* [AIM OF THE TASK]:
Copy out all lines of the records in which the word "after" appears.

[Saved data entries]
□ □ □
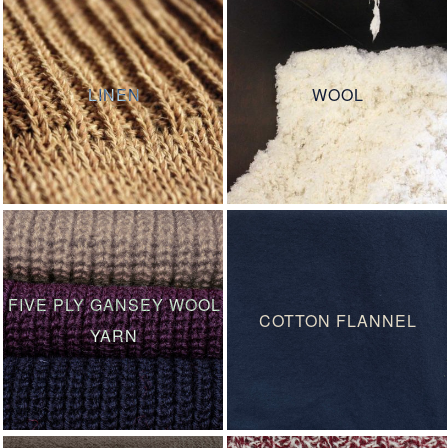
LINEN
WOOL
FIVE PLY GANSEY WOOL
COTTON FLANNEL
YARN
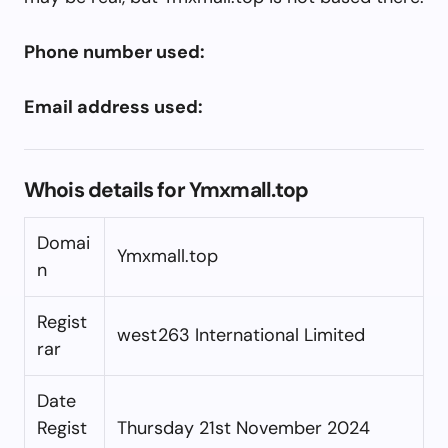
Phone number used:
Email address used:
Whois details for Ymxmall.top
Domai
Ymxmall.top
n
Regist
west263 International Limited
rar
Date
Regist
Thursday 21st November 2024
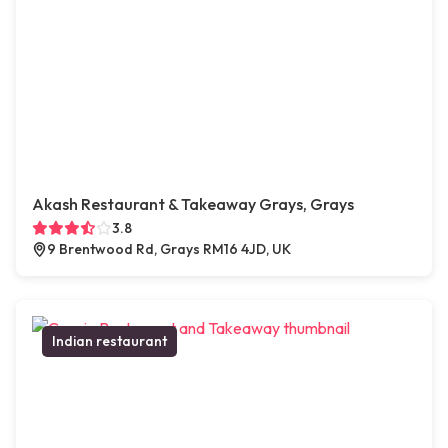
Akash Restaurant & Takeaway Grays, Grays
3.8
9 Brentwood Rd, Grays RM16 4JD, UK
Indian restaurant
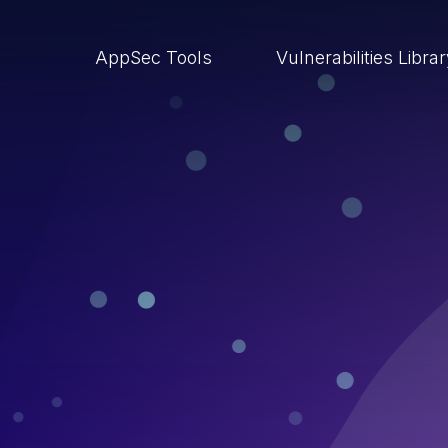
AppSec Tools
Vulnerabilities Libra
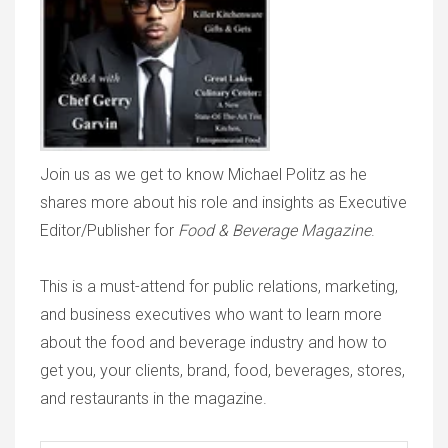
Join us as we get to know Michael Politz as he
shares more about his role and insights as Executive
Editor/Publisher for
Food & Beverage Magazine
.
This is a must-attend for public relations, marketing,
and business executives who want to learn more
about the food and beverage industry and how to
get you, your clients, brand, food, beverages, stores,
and restaurants in the magazine.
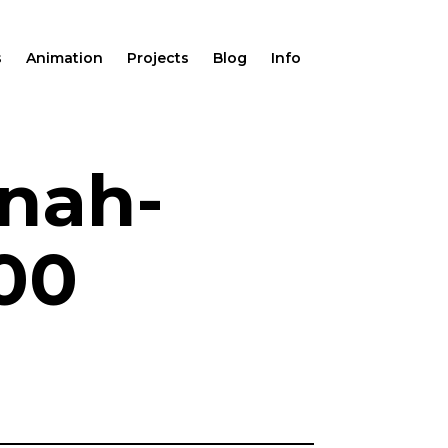
s
Animation
Projects
Blog
Info
nah-
600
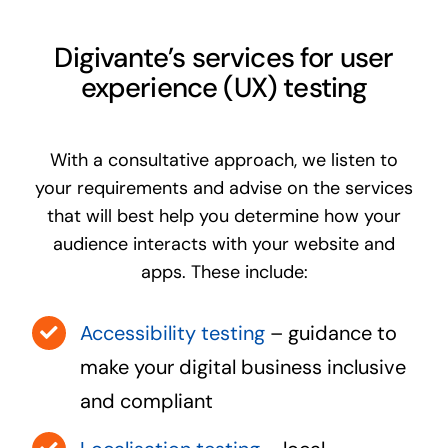
Digivante’s services for user
experience (UX) testing
With a consultative approach, we listen to
your requirements and advise on the services
that will best help you determine how your
audience interacts with your website and
apps. These include:
Accessibility testing
– guidance to
make your digital business inclusive
and compliant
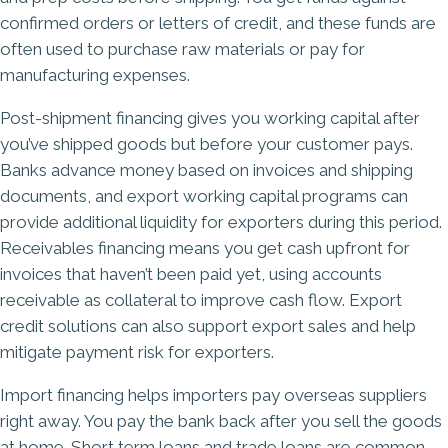
confirmed orders or letters of credit, and these funds are
often used to purchase raw materials or pay for
manufacturing expenses.
Post-shipment financing gives you working capital after
you’ve shipped goods but before your customer pays.
Banks advance money based on invoices and shipping
documents, and export working capital programs can
provide additional liquidity for exporters during this period.
Receivables financing means you get cash upfront for
invoices that haven’t been paid yet, using accounts
receivable as collateral to improve cash flow. Export
credit solutions can also support export sales and help
mitigate payment risk for exporters.
Import financing helps importers pay overseas suppliers
right away. You pay the bank back after you sell the goods
at home. Short term loans and trade loans are common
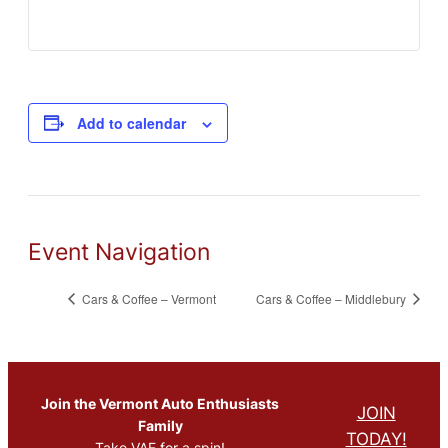
Add to calendar
Event Navigation
Cars & Coffee – Vermont
Cars & Coffee – Middlebury
Join the Vermont Auto Enthusiasts
JOIN
Family
TODAY!
Take VAE for a spin!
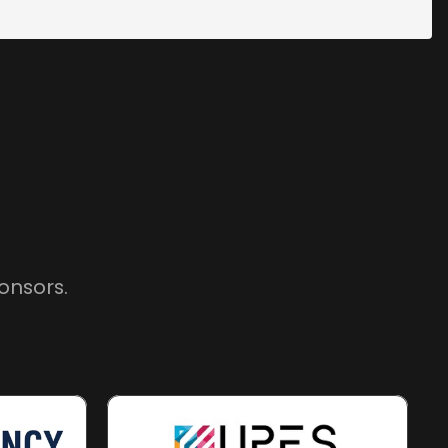
onsors.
□ □ □
* [WRITTEN ANSWER]:
Post-shipment financing gives you working capital after
right away. You pay the bank back after you sell the goods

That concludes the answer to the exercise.